Saroko, which is now united with the new city of Corfu, is no longer reminiscent of the once segregated, impoverished suburb of the past with its wooden shacks.
The toponym Saroko was established by the Latin church of San Rocco (Saint Charalambos), which covered the area between the suburbs of Garitsa and Mandouki and was situated approximately where the Psychiatric Hospital is today.
At Saroko today, you will find banks, ATM’s, various shops, cafes and eateries. It is also the central stop for city buses that serve the outer and north central areas such as Dassia and Gouvia.
Saroko, the history
The church, which also gave the name to the area, was demolished by the Venetians along with a majority of the houses of the homonymous suburb, when the walls and fortifications of the city were built with stone from these dwellings (1577 – 1588). The icon of the Saint of the church they demolished is still preserved today in the Church of Saint Francis, at 97 Nikiforou Theotokis Street, and is hung on one of the five altars of the Church. It is the work of an unknown painter and dates back to the end of the 16th Century.

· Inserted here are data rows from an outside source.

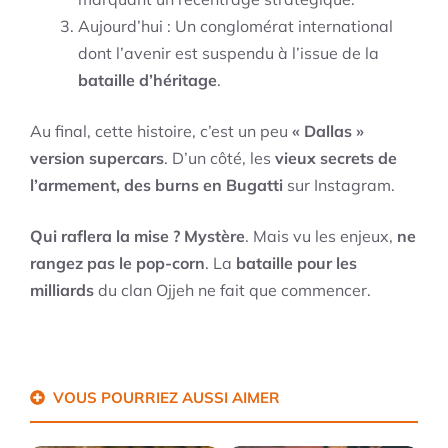
Aujourd’hui : Un conglomérat international
dont l’avenir est suspendu à l’issue de la
bataille d’héritage
.
Au final, cette histoire, c’est un peu
« Dallas »
version supercars
. D’un côté, les
vieux secrets de
l’armement, des burns en Bugatti
sur Instagram.
Qui raflera la mise ?
Mystère
. Mais vu les enjeux,
ne
rangez pas le pop-corn
. La
bataille pour les
milliards
du clan Ojjeh ne fait que commencer.
VOUS POURRIEZ AUSSI AIMER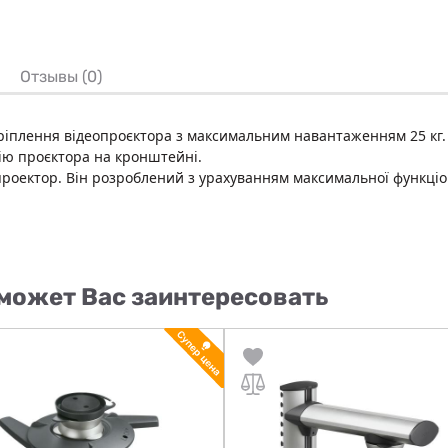
Отзывы (0)
іплення відеопроєктора з максимальним навантаженням 25 кг.
ію проєктора на кронштейні.
роектор. Він розроблений з урахуванням максимальної функціо
может Вас заинтересовать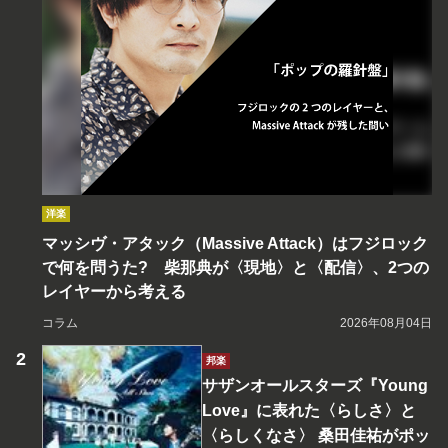
洋楽
マッシヴ・アタック（Massive Attack）はフジロック
で何を問うた? 柴那典が〈現地〉と〈配信〉、2つの
レイヤーから考える
コラム
2026年08月04日
邦楽
サザンオールスターズ『Young
Love』に表れた〈らしさ〉と
〈らしくなさ〉 桑田佳祐がポッ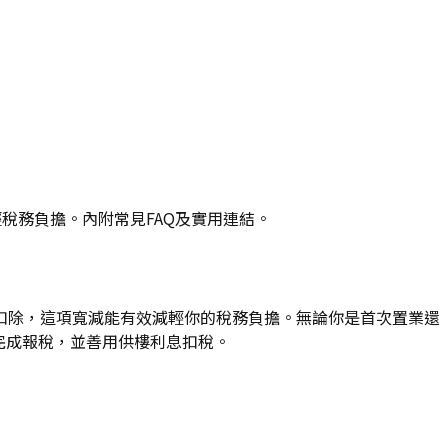
輕稅務負擔。內附常見FAQ及實用連結。
扣除，這項寬減能有效減輕你的稅務負擔。無論你是首次置業還
鬆完成報稅，並善用供樓利息扣稅。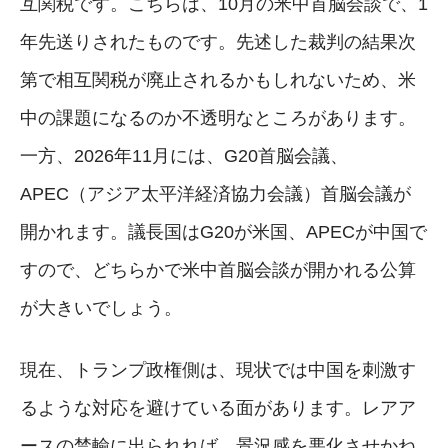
互関税です。こちらは、10月の米中首脳会談で、1
年先送りされたものです。先述した裁判の結果次
第で相互関税が廃止されるかもしれないため、米
中の課題になるのか不透明なところがあります。
一方、2026年11月には、G20首脳会議、
APEC（アジア太平洋経済協力会議）首脳会議が
開かれます。議長国はG20が米国、APECが中国で
すので、どちらかで米中首脳会談が開かれる公算
が大きいでしょう。
現在、トランプ政権側は、現状では中国を刺激す
るような対応を避けている面があります。レアア
ースの禁輸に出られれば、景況感を悪化させかね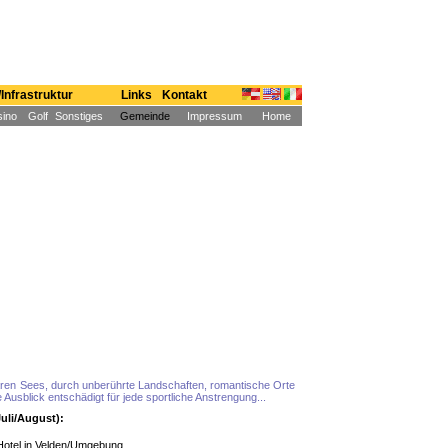
Infrastruktur
Links
Kontakt
ino
Golf
Sonstiges
Gemeinde
Impressum
Home
aren Sees, durch unberührte Landschaften, romantische Orte
 Ausblick entschädigt für jede sportliche Anstrengung...
uli/August):
*Hotel in Velden/Umgebung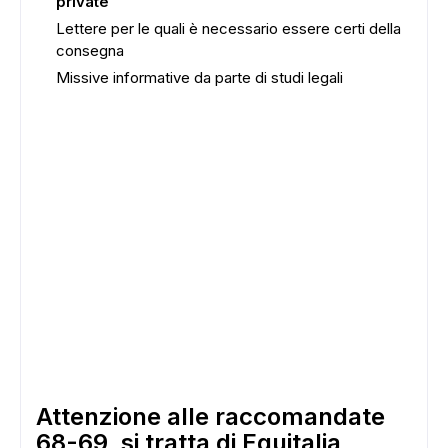
private
Lettere per le quali è necessario essere certi della
consegna
Missive informative da parte di studi legali
Attenzione alle raccomandate
68-69, si tratta di Equitalia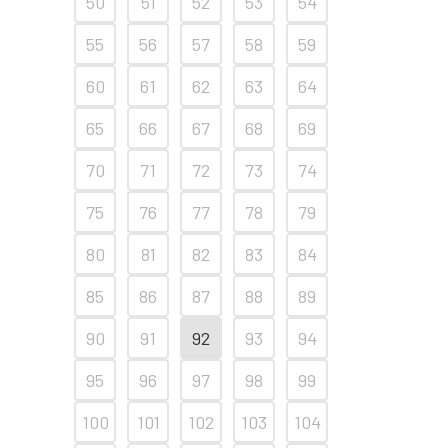
50
51
52
53
54
55
56
57
58
59
60
61
62
63
64
65
66
67
68
69
70
71
72
73
74
75
76
77
78
79
80
81
82
83
84
85
86
87
88
89
90
91
92
93
94
95
96
97
98
99
100
101
102
103
104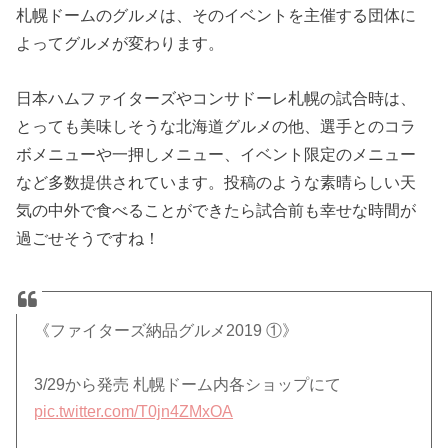
札幌ドームのグルメは、そのイベントを主催する団体に
よってグルメが変わります。
日本ハムファイターズやコンサドーレ札幌の試合時は、
とっても美味しそうな北海道グルメの他、選手とのコラ
ボメニューや一押しメニュー、イベント限定のメニュー
など多数提供されています。投稿のような素晴らしい天
気の中外で食べることができたら試合前も幸せな時間が
過ごせそうですね！
《ファイターズ納品グルメ2019 ①》
3/29から発売 札幌ドーム内各ショップにて
pic.twitter.com/T0jn4ZMxOA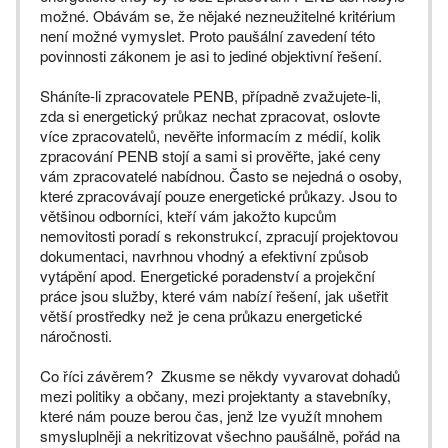
možné. Obávám se, že nějaké nezneužitelné kritérium
není možné vymyslet. Proto paušální zavedení této
povinnosti zákonem je asi to jediné objektivní řešení.
Sháníte-li zpracovatele PENB, případně zvažujete-li,
zda si energetický průkaz nechat zpracovat, oslovte
více zpracovatelů, nevěřte informacím z médií, kolik
zpracování PENB stojí a sami si prověřte, jaké ceny
vám zpracovatelé nabídnou. Často se nejedná o osoby,
které zpracovávají pouze energetické průkazy. Jsou to
většinou odborníci, kteří vám jakožto kupcům
nemovitosti poradí s rekonstrukcí, zpracují projektovou
dokumentaci, navrhnou vhodný a efektivní způsob
vytápění apod. Energetické poradenství a projekční
práce jsou služby, které vám nabízí řešení, jak ušetřit
větší prostředky než je cena průkazu energetické
náročnosti.
Co říci závěrem? Zkusme se někdy vyvarovat dohadů
mezi politiky a občany, mezi projektanty a stavebníky,
které nám pouze berou čas, jenž lze využít mnohem
smysluplněji a nekritizovat všechno paušálně, pořád na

In the place where the Psychiatric Hospital currently stands, a fort named Agios Roccos was built, which was located between the fortresses, Avramis and Sotiros, and was conjoined with them by underground tunnels.
in Saroko Square, at the end of Georgiou Theotokis Street and where Alexandras Avenue is extended, is an old Venetian style cannon, mounted on a wooden base. This type of cannon fired spherical projectiles called ‘bombarda’ derived from the Italian, therefore gunners at the time were called bombardiers.
The inhabitants, due to berevity, named this cannon “Bomba”, which became the place name of this well-known locale. The word ‘bomba’ also means a projectile with explosive material.
At the outer entrance of the Old Fortress, there are two identical bombards on the left and right, and bear the same date I.e. 1684.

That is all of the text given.